- What the task requires
Drop the pictures, then extract the listing word for word.

- Input material
● ● ● ● ● ● ●

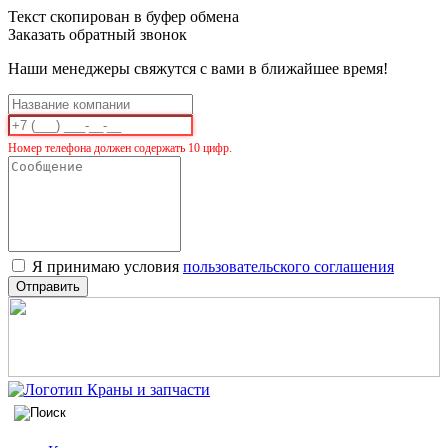
Текст скопирован в буфер обмена
Заказать обратный звонок
Наши менеджеры свяжутся с вами в ближайшее время!
Номер телефона должен содержать 10 цифр.
Я принимаю условия
пользовательского соглашения
Отправить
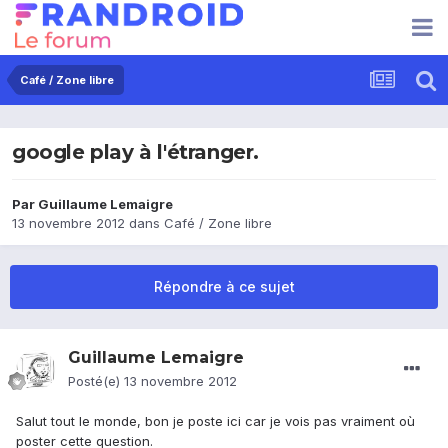
Café / Zone libre
google play à l'étranger.
Par
Guillaume Lemaigre
13 novembre 2012
dans
Café / Zone libre
Répondre à ce sujet
Guillaume Lemaigre
Posté(e)
13 novembre 2012
Salut tout le monde, bon je poste ici car je vois pas vraiment où
poster cette question.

● ● ● ● ● ● ●

- Response to this task
Текст скопирован в буфер обмена
Заказать обратный звонок
Наши менеджеры свяжутся с вами в ближайшее время!
Номер телефона должен содержать 10 цифр.
Я принимаю условия
пользовательского соглашения
Отправить
Café / Zone libre
google play à l'étranger.
Par
Guillaume Lemaigre
13 novembre 2012
dans
Café / Zone libre
Répondre à ce sujet
Guillaume Lemaigre
Posté(e)
13 novembre 2012
Salut tout le monde, bon je poste ici car je vois pas vraiment où
poster cette question.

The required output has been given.